Mentoring is a cause that Delaware’s governor wants more people to take up. He signed on in 1993, his first year as governor, when two staff members brought the students they mentored to his office for lunch. He was so impressed with the students that he volunteered to work at the public elementary school that his two sons, now ages 7 and 9, attend.
“I see every day ... students who need a good role model, and teachers desperate for help,” he said.
The Democratic governor is so enthusiastic about mentoring that he has persuaded the state legislature--of which one house is GOP-controlled and the other Democratic--to pay $500,000 for fiscal 1998 for student mentoring programs, up from $350,000 in fiscal 1997. The overall education budget in fiscal 1997 was $609 million.

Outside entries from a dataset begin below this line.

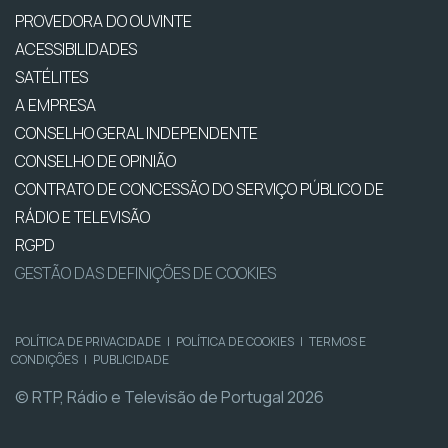
PROVEDORA DO OUVINTE
ACESSIBILIDADES
SATÉLITES
A EMPRESA
CONSELHO GERAL INDEPENDENTE
CONSELHO DE OPINIÃO
CONTRATO DE CONCESSÃO DO SERVIÇO PÚBLICO DE
RÁDIO E TELEVISÃO
RGPD
GESTÃO DAS DEFINIÇÕES DE COOKIES
POLÍTICA DE PRIVACIDADE
|
POLÍTICA DE COOKIES
|
TERMOS E
CONDIÇÕES
|
PUBLICIDADE
© RTP, Rádio e Televisão de Portugal 2026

Volunteer mentoring is a cause that has attracted attention from state officials across the ideological spectrum. Govs. Pete Wilson of California and John Engler of Michigan, both Republicans, are also mentors and advocates for mentoring programs, which seek to increase student achievement and self esteem.
Biggest Booster
Gov. Carper is the National Governors’ Association’s most vocal mentoring proponent, and he has spoken to the group several times about his experiences, said Patty Sullivan, an NGA spokeswoman. “You don’t have a conversation with him for very long without him talking about this,” she said.
Help One Student to Succeed, or HOSTS, the national program in which Mr. Carper and most of the Delaware mentors participate, provides structured lesson plans and orientations for volunteers, most of whom work one hour each week.
Kathy Christie, a policy analyst with Education Commission of the States in Denver, said more states are looking at tutoring and mentoring programs to help at-risk students improve academic and social skills. The HOSTS program is popular because of its training and its structured approach. “That takes a lot of fear out of it for people,” Ms. Christie said.
Finding the Time
Gov. Carper has taken his crusade to Delaware businesses, asking them to allow employees to spend about an hour each week mentoring an at-risk child at a local school.
One nearby company, at his urging, has provided 140 employee-mentors to Warner Elementary, a school in downtown Wilmington with 930 students in grades 3-5. The school’s mentoring coordinator, Ann Wilson, said she barely has enough time to keep up with the training and has recently expanded the mentoring area from one room to two.
The governor’s goal is to have 11,000 volunteers--one for every 10 of the state’s 110,000 students--by 2000. More than 5,000 volunteers have signed up as of this year, including several members of the governor’s staff and state legislators.
Mentoring ties into other education-related themes of the Carper administration. For example, the governor wants businesses to get involved in his school technology initiative, and he plans to encourage mentors to take students to work with them one day a year, so the students can see how their education is relevant to work.
Ms. Christie cautioned that state officials and other executives might have a hard time keeping a mentoring commitment because of their demanding schedules. “You have to show up, because those kids count on you being there,” she said.
That hasn’t been a deterrent for Mr. Carper, who has missed only a few Monday-morning mentoring appointments in the past two years. He often tells business leaders, “When a governor says, ‘As busy as I am, I can find time to do it,’ then you can, too.”
“People find that challenge hard to duck,” he said, adding that so far, every business he has approached has signed on.
And mentors get a sense of fulfillment in their lives, he added. “Maybe in my next life I’ll come back as a teacher,” he said with a smile.